*** Records provided

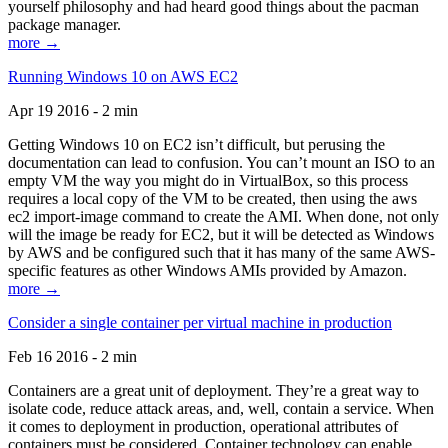
yourself philosophy and had heard good things about the pacman
package manager.
more →
Running Windows 10 on AWS EC2
Apr 19 2016 - 2 min
Getting Windows 10 on EC2 isn’t difficult, but perusing the
documentation can lead to confusion. You can’t mount an ISO to an
empty VM the way you might do in VirtualBox, so this process
requires a local copy of the VM to be created, then using the aws
ec2 import-image command to create the AMI. When done, not only
will the image be ready for EC2, but it will be detected as Windows
by AWS and be configured such that it has many of the same AWS-
specific features as other Windows AMIs provided by Amazon.
more →
Consider a single container per virtual machine in production
Feb 16 2016 - 2 min
Containers are a great unit of deployment. They’re a great way to
isolate code, reduce attack areas, and, well, contain a service. When
it comes to deployment in production, operational attributes of
containers must be considered. Container technology can enable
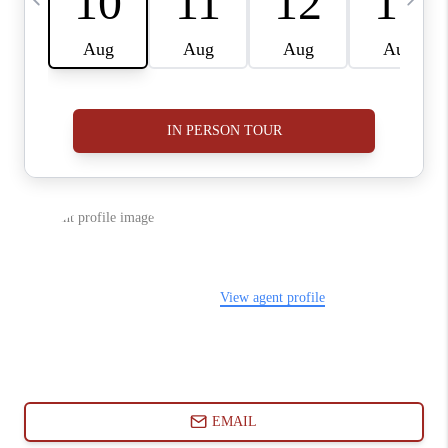
ABOUT PLACE
CONNECT
BLOG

******

### Activity
The lines from the one containing "it comes to" through the last line of the records are what you should copy, word for word and nothing else, with pictures left out.

### Answer for this exercise
it comes to deployment in production, operational attributes of
containers must be considered. Container technology can enable
ABOUT PLACE
CONNECT
BLOG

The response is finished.